- REQUIRED ACTION
Below are the records; give again exactly the lines that run from the one with "Locate an element on the screen. Image" through the last line.

[Dataset entries]
_ _ _ _ _
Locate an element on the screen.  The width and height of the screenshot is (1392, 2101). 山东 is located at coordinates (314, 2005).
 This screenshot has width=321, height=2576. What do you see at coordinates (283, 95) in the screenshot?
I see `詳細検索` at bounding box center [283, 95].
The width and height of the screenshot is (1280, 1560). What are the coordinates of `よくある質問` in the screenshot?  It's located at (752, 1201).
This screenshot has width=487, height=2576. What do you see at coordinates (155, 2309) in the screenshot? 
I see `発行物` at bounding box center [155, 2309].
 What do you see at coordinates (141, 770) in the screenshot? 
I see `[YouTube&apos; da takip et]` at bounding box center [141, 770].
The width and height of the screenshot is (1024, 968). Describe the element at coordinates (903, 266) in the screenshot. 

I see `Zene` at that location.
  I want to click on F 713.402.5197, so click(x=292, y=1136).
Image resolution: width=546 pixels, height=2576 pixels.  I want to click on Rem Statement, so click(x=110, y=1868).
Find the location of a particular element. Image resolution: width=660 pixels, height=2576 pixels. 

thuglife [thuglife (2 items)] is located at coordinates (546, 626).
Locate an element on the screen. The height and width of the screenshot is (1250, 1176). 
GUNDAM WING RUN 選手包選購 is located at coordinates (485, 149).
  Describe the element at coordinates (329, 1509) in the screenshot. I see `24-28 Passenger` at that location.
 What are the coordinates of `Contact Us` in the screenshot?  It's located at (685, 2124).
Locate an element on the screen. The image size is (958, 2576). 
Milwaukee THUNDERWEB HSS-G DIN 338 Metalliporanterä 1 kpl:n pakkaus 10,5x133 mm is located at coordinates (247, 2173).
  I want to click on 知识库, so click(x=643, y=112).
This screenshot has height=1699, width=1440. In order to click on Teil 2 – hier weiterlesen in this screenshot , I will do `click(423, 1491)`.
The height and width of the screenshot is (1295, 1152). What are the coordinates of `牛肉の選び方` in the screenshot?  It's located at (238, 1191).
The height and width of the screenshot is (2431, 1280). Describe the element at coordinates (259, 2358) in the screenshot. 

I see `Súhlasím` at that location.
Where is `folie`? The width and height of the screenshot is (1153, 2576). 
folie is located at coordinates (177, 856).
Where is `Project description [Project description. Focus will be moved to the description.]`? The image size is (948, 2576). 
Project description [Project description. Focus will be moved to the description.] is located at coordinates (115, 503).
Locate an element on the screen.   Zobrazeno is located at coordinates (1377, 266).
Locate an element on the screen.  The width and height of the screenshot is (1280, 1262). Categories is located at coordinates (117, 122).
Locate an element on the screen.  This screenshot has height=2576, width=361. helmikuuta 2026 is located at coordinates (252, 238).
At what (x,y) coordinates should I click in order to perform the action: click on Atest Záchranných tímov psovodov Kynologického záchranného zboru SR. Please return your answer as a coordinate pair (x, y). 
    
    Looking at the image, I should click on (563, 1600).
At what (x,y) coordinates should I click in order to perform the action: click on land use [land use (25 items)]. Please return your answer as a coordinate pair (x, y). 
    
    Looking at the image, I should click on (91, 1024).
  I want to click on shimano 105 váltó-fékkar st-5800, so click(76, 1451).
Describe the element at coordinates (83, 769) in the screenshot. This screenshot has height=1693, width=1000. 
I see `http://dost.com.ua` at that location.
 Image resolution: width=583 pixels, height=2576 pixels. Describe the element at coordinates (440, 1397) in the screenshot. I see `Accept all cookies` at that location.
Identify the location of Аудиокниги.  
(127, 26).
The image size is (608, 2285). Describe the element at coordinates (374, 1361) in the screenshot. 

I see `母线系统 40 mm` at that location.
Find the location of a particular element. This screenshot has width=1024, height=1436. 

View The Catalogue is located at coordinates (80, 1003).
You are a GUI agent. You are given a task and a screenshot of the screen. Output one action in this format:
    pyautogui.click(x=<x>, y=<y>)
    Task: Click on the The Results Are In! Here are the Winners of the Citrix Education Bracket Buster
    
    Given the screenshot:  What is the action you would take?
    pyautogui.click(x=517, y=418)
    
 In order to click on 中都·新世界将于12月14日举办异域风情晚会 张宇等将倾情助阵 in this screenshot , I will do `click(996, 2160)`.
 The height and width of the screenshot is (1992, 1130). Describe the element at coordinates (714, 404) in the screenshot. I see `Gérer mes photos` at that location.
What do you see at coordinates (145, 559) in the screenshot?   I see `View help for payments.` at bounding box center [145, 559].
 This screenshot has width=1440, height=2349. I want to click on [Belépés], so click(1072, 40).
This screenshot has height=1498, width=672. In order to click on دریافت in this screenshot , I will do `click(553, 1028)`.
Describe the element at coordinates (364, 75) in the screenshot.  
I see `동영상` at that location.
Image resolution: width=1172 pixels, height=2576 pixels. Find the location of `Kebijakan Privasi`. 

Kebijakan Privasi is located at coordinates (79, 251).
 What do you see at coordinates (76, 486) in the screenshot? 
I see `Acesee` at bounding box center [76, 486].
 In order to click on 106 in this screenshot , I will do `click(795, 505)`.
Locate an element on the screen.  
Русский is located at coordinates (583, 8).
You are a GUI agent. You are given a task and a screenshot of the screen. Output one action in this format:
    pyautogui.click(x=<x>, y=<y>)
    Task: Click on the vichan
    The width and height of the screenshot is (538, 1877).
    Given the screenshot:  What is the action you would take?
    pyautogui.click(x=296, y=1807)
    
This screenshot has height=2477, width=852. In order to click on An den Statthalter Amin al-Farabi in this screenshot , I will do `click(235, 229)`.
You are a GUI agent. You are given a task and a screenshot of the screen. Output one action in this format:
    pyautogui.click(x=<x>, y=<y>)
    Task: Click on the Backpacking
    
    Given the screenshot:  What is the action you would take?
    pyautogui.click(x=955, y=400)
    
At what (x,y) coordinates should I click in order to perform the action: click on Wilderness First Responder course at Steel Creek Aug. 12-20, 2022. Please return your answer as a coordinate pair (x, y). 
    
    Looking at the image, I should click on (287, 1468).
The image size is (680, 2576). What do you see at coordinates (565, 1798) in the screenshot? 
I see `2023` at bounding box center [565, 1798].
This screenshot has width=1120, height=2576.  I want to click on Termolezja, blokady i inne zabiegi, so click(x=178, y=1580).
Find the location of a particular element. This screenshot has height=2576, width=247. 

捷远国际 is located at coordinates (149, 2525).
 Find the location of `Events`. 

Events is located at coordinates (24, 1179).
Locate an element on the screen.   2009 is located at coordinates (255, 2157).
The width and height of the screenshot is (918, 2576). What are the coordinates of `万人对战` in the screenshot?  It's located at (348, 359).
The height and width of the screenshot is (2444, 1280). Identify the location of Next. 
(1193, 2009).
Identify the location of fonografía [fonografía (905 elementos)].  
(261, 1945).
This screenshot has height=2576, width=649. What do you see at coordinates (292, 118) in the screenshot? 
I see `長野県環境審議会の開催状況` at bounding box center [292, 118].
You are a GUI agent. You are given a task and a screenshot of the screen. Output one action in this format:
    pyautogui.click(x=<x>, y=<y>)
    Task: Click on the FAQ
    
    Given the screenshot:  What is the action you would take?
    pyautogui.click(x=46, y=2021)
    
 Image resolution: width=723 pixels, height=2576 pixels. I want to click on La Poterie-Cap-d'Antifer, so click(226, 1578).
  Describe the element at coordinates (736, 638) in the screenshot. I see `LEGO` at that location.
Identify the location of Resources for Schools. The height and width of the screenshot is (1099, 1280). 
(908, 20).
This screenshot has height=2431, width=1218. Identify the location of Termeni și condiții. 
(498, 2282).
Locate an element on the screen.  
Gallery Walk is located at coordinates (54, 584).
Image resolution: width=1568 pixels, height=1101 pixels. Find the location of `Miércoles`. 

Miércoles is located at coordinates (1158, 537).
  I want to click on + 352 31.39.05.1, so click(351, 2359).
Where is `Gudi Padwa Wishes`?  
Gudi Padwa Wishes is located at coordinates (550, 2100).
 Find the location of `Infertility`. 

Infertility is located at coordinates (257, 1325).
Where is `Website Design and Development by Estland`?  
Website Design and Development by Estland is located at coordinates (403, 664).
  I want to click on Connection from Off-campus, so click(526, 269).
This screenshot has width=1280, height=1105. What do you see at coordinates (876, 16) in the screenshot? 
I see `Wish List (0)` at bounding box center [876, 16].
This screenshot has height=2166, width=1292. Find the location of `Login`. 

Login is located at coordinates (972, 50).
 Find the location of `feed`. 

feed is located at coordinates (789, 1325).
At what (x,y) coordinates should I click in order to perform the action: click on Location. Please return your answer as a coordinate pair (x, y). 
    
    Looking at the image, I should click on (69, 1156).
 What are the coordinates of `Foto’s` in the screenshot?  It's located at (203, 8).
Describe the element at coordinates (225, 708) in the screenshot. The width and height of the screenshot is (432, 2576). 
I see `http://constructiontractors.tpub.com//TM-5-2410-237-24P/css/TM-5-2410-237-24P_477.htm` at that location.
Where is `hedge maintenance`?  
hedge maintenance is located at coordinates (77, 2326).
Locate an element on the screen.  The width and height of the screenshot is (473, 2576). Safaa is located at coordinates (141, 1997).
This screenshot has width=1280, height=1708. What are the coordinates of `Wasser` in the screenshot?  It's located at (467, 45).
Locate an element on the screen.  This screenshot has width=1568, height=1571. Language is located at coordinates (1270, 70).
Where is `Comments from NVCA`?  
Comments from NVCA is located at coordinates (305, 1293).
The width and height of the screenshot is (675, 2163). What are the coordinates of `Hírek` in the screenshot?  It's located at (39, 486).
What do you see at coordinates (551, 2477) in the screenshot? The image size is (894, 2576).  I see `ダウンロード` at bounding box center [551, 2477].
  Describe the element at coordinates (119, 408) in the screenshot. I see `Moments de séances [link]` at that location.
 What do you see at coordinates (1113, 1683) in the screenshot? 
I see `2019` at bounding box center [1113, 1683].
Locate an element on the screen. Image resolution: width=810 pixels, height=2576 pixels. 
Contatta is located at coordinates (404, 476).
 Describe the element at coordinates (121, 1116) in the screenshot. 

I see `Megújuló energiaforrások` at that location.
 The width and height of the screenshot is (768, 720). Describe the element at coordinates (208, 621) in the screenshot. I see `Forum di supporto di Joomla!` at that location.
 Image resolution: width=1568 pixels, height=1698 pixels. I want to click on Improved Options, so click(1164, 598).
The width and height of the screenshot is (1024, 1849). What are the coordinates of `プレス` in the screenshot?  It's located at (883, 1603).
_ _ _ _ _
- SOLVED PROBLEM
Locate an element on the screen. Image resolution: width=810 pixels, height=2576 pixels. 
Contatta is located at coordinates (404, 476).
 Describe the element at coordinates (121, 1116) in the screenshot. 

I see `Megújuló energiaforrások` at that location.
 The width and height of the screenshot is (768, 720). Describe the element at coordinates (208, 621) in the screenshot. I see `Forum di supporto di Joomla!` at that location.
 Image resolution: width=1568 pixels, height=1698 pixels. I want to click on Improved Options, so click(1164, 598).
The width and height of the screenshot is (1024, 1849). What are the coordinates of `プレス` in the screenshot?  It's located at (883, 1603).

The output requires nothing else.